- **WHAT THE TASK REQUIRES**:
Could you reproduce all of the following entries exactly?

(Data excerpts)
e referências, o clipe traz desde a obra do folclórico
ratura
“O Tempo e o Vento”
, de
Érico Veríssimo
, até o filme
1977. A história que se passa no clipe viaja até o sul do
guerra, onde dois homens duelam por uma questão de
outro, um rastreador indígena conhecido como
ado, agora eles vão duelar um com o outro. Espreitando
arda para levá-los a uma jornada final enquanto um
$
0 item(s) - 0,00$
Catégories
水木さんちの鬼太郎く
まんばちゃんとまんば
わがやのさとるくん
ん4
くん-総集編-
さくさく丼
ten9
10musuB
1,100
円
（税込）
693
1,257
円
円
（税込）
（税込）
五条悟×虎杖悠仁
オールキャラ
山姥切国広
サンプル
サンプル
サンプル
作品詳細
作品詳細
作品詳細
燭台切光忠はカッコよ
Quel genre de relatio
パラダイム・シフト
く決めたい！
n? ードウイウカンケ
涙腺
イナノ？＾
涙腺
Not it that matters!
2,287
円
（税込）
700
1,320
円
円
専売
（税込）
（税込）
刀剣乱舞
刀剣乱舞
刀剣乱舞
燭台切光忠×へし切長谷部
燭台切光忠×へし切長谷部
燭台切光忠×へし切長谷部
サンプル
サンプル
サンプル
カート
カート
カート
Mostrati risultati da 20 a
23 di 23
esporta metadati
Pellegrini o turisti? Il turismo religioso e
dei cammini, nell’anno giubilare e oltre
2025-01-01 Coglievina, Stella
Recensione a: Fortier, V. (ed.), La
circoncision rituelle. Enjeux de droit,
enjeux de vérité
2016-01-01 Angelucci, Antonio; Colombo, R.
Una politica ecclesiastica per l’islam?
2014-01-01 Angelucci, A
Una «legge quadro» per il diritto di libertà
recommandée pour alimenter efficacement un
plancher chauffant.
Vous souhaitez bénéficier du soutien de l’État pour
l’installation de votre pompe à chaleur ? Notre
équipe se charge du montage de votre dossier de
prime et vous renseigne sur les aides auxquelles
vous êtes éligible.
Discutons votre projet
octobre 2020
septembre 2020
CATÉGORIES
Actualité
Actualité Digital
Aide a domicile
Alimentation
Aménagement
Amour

- **SOLUTION FOR THIS TASK**:
e referências, o clipe traz desde a obra do folclórico
ratura
“O Tempo e o Vento”
, de
Érico Veríssimo
, até o filme
1977. A história que se passa no clipe viaja até o sul do
guerra, onde dois homens duelam por uma questão de
outro, um rastreador indígena conhecido como
ado, agora eles vão duelar um com o outro. Espreitando
arda para levá-los a uma jornada final enquanto um
$
0 item(s) - 0,00$
Catégories
水木さんちの鬼太郎く
まんばちゃんとまんば
わがやのさとるくん
ん4
くん-総集編-
さくさく丼
ten9
10musuB
1,100
円
（税込）
693
1,257
円
円
（税込）
（税込）
五条悟×虎杖悠仁
オールキャラ
山姥切国広
サンプル
サンプル
サンプル
作品詳細
作品詳細
作品詳細
燭台切光忠はカッコよ
Quel genre de relatio
パラダイム・シフト
く決めたい！
n? ードウイウカンケ
涙腺
イナノ？＾
涙腺
Not it that matters!
2,287
円
（税込）
700
1,320
円
円
専売
（税込）
（税込）
刀剣乱舞
刀剣乱舞
刀剣乱舞
燭台切光忠×へし切長谷部
燭台切光忠×へし切長谷部
燭台切光忠×へし切長谷部
サンプル
サンプル
サンプル
カート
カート
カート
Mostrati risultati da 20 a
23 di 23
esporta metadati
Pellegrini o turisti? Il turismo religioso e
dei cammini, nell’anno giubilare e oltre
2025-01-01 Coglievina, Stella
Recensione a: Fortier, V. (ed.), La
circoncision rituelle. Enjeux de droit,
enjeux de vérité
2016-01-01 Angelucci, Antonio; Colombo, R.
Una politica ecclesiastica per l’islam?
2014-01-01 Angelucci, A
Una «legge quadro» per il diritto di libertà
recommandée pour alimenter efficacement un
plancher chauffant.
Vous souhaitez bénéficier du soutien de l’État pour
l’installation de votre pompe à chaleur ? Notre
équipe se charge du montage de votre dossier de
prime et vous renseigne sur les aides auxquelles
vous êtes éligible.
Discutons votre projet
octobre 2020
septembre 2020
CATÉGORIES
Actualité
Actualité Digital
Aide a domicile
Alimentation
Aménagement
Amour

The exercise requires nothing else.